Two years ago, German President Joachim Gauck declared that Germany must again play a role in world politics commensurate with its actual size and influence. In Ukraine, where Berlin, next to the US, played the leading role in the coup of February 2014, put this policy into practice.

It now finds its continuation in the Middle East. The German foreign ministry has long sought to pursue its own initiatives there, at times in direct opposition to the policies of the US and other NATO partners. That is why Berlin did not insist on the resignation of Bashar al-Assad as a precondition for negotiations. At the Brussels summit, Chancellor Merkel even spoke openly for discussions with Assad.

According to press reports, Russia’s stepped-up intervention in Syria has been seen in Berlin, in contrast to Washington, as positive. “Many in the government coalition are agreed that there is no solution to be found without Moscow,” wrote Der Spiegel in its latest edition. “Even Russia’s support for dictator Assad is seen by many as an opportunity rather than a problem.”

The German Institute for International and Security Affairs, a thinktank close to the government, proposed in a paper titled “A German Strategy for Syria,” arguing that Berlin participate in the bombing of the Islamic State (IS) and, following up its military aid to the Peshmerga of the Iraqi Kurds, provide the Syrian Kurds of the PYD with weapons.

The US-led wars in Afghanistan, Iraq and Libya, as well as the destabilization of Syria and the arming of Syrian jihadists through the NATO powers and their allies in the region, have created the present catastrophe and turned millions into refugees.

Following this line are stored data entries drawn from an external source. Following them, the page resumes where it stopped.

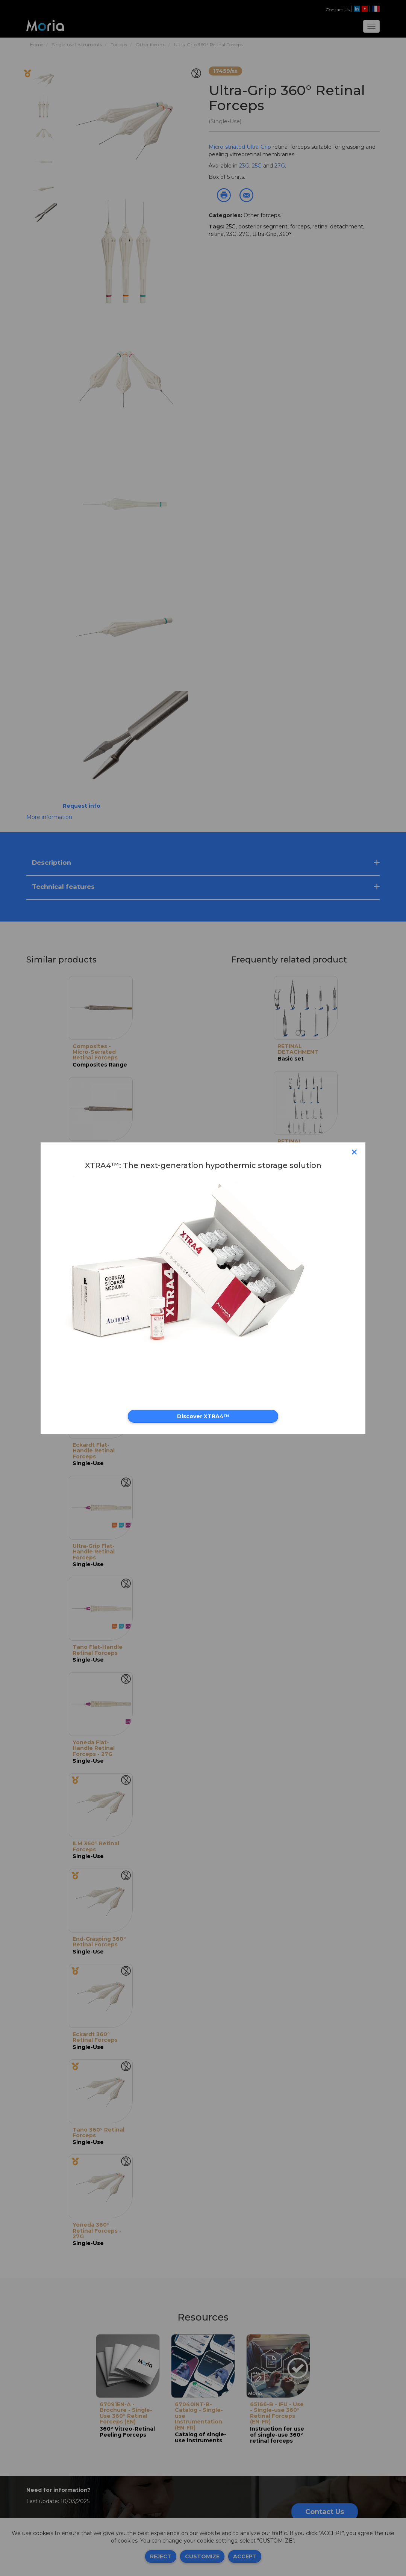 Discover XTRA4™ (203, 1416) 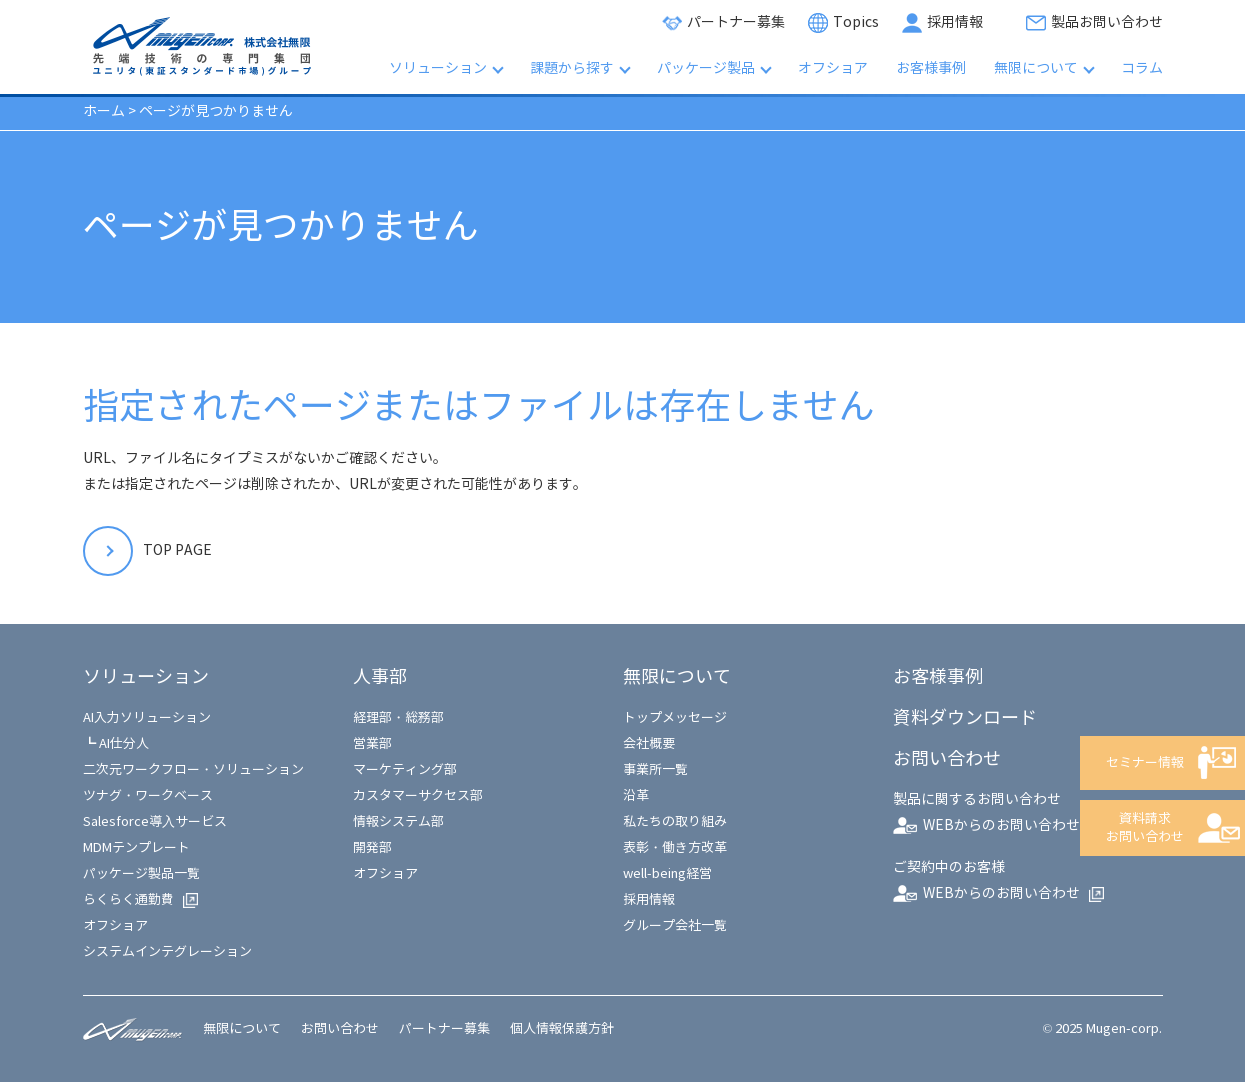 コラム (1142, 68)
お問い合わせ (340, 1029)
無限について (1036, 68)
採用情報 (955, 22)
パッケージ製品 (706, 68)
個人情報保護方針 (562, 1029)
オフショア (833, 68)
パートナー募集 (736, 22)
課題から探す (572, 68)
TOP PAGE (177, 550)
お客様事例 (931, 68)
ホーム (104, 111)
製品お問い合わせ (1107, 22)
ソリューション (438, 68)
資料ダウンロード (965, 718)
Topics (856, 22) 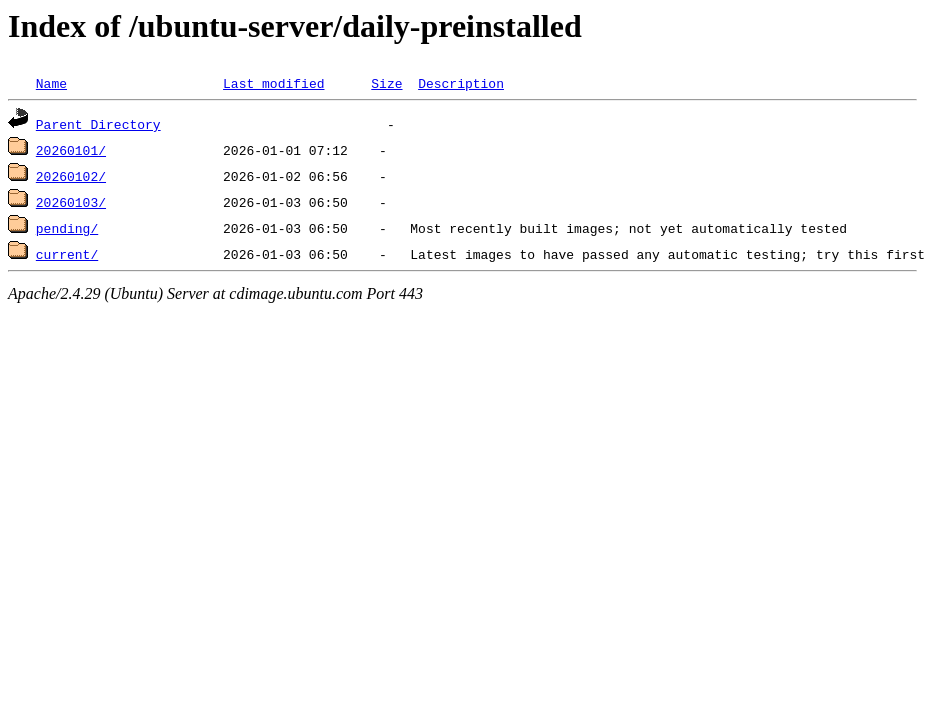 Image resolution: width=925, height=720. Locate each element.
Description (461, 83)
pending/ (67, 228)
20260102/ (71, 176)
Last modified (273, 83)
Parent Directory (98, 124)
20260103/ (71, 202)
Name (51, 83)
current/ (67, 254)
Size (386, 83)
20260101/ (71, 150) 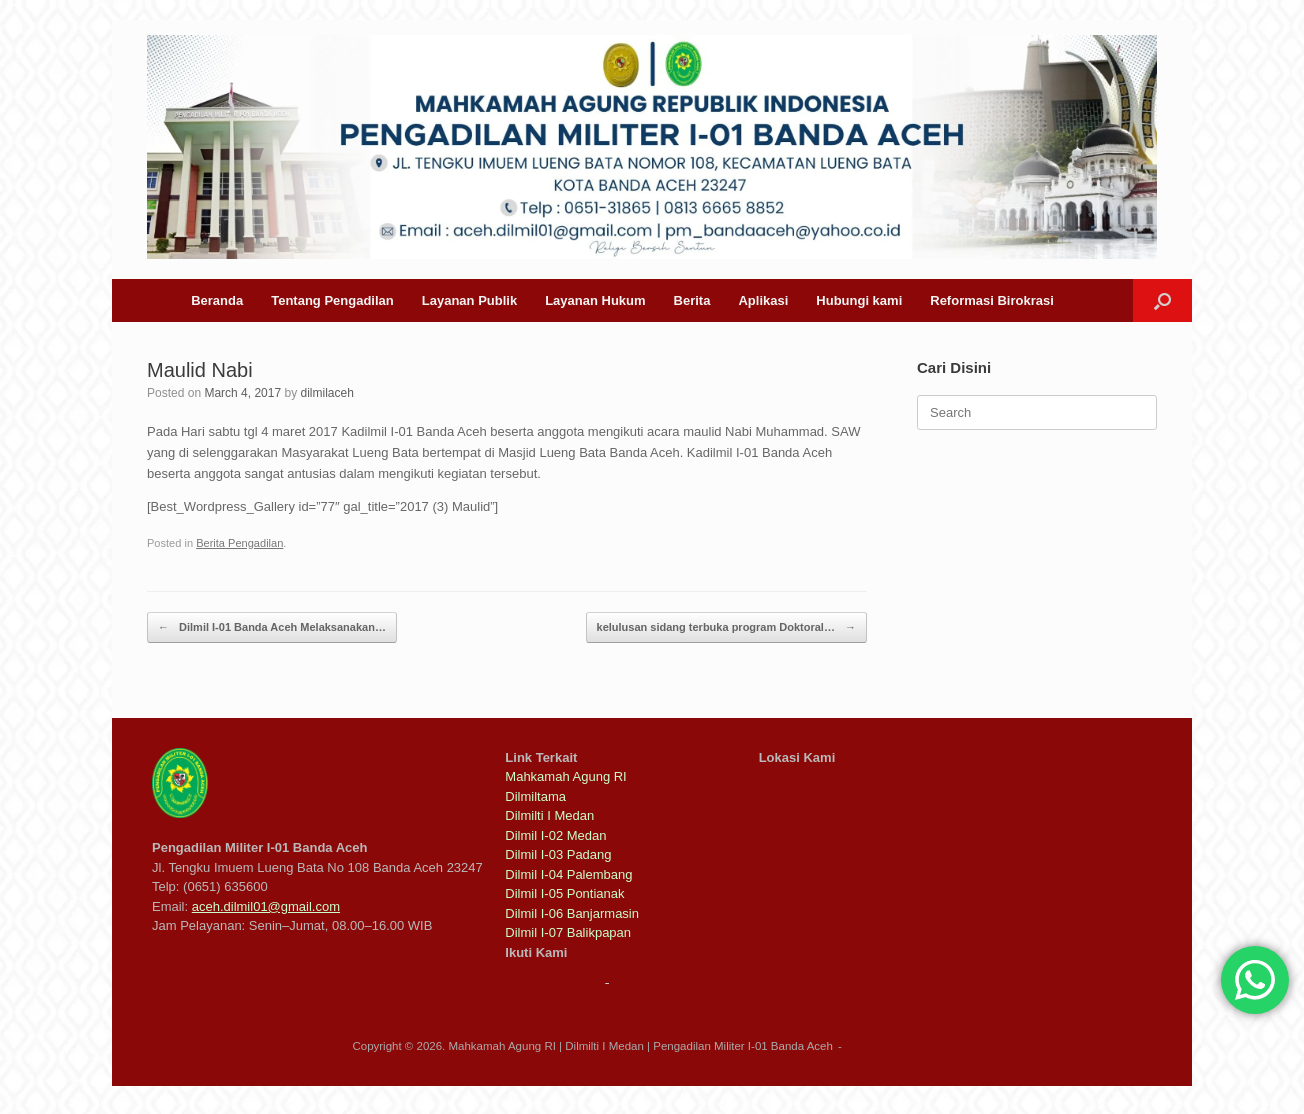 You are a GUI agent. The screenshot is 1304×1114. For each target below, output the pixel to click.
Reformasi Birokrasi (992, 300)
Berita (692, 300)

Now, in the name of the “struggle against the causes of flight,” the next round of military interventions and wars are being prepared.

In the meantime, virtually all of the imperialist great powers and regional powers in the Middle East are pursuing their own interests with military means. The entire region resembles a seething cauldron which, like the Balkans prior to the First World War, could ignite a new worldwide conflagration.